Saat geç oluyor. Birazdan Volkswagen Arena’nın ışıkları kapanacak. Ama Blatt’e NBA’de oyuncuların dinlenmesiyle ilgili tartışmalarla alakalı ne düşündüğünü sormadan göndermek istemiyorum.
“Ben de bunu yapmış biri olarak ‘Kötüdür’ demem sorumsuzca olur. Diğer yandan NBA hayranlarının bu konuda daha iyi bir çözümü hak ettiğinin farkında olduğumu da söylemeliyim. Bir koç takımının ve oyuncularının iyiliği için ne yapması gerekiyorsa onu yapmak zorundadır. Ama NBA o kadar çok insan için öyle büyük bir endüstri ve önemli bir ürün ki… Bu endüstriyi daha da ileri götürmek konusunda herkese sorumluluk düşüyor. Oyuncular ve koçlar da bu anlamda ligin takipçilerine hizmet ediyor. Sonuçta koltukları onlar dolduruyor ve biletler için hatırı sayılır bir para ödüyorlar.”

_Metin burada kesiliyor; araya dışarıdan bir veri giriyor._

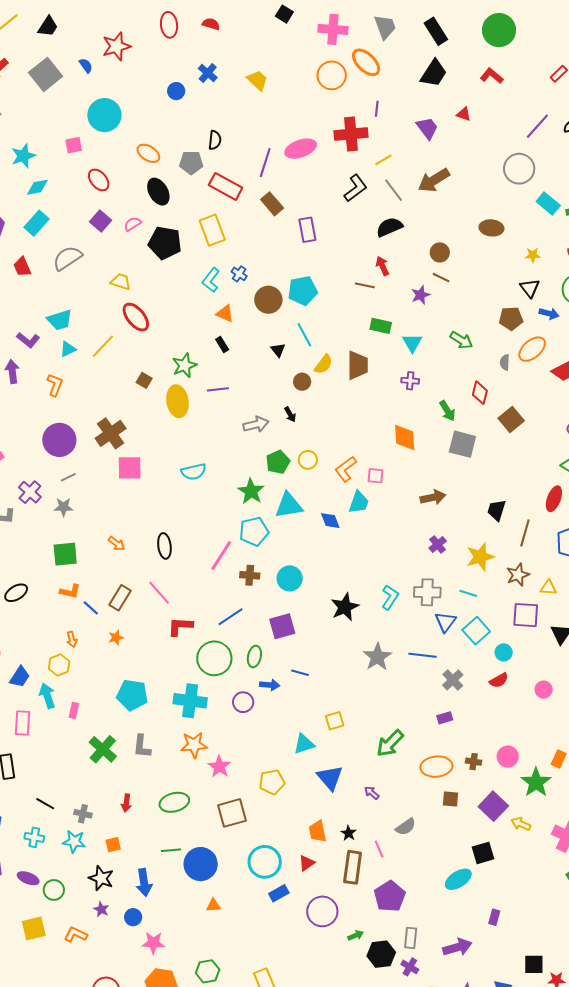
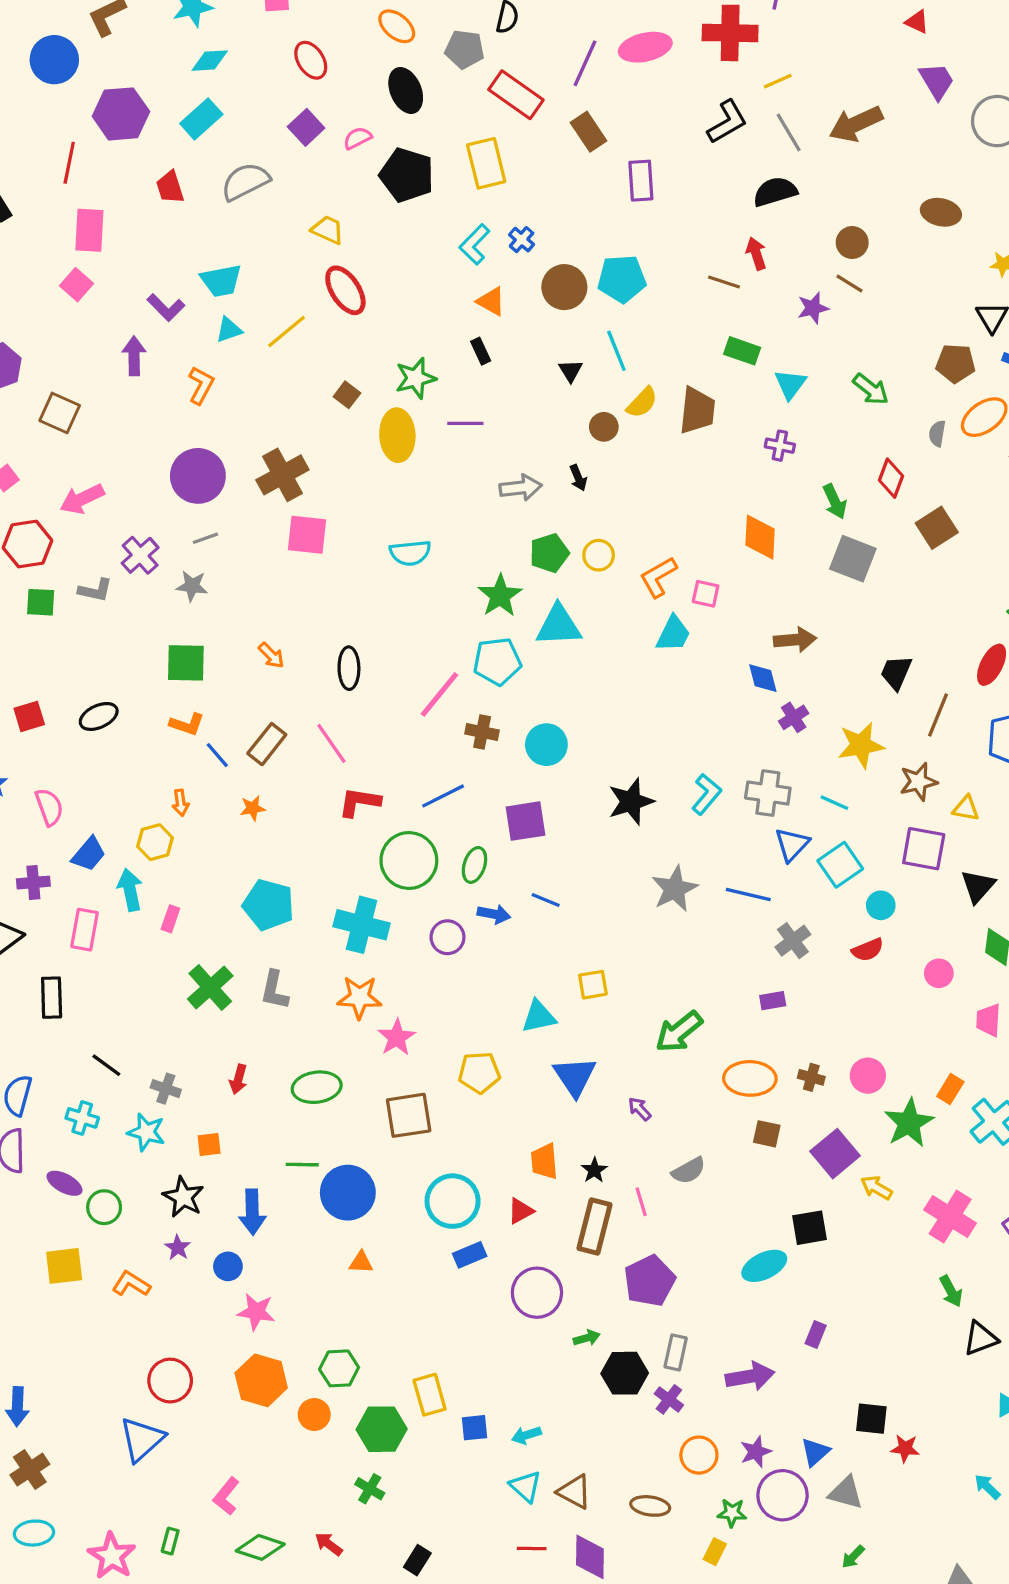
purple trapezoid: (427, 128) -> (937, 81), moved
blue diamond: (330, 521) -> (763, 678), moved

NBA’dekiler halinden memnun mu? Bilemeyiz. Ama Darüşşafaka Doğuş’un playoff bileti almasının ardından yeşil-beyazlılar için salonu dolduranların yüzü gülüyordu.
Koç Blatt için de gece bitip arenanın ışıkları kapanırken en önemlisi buydu sanırız.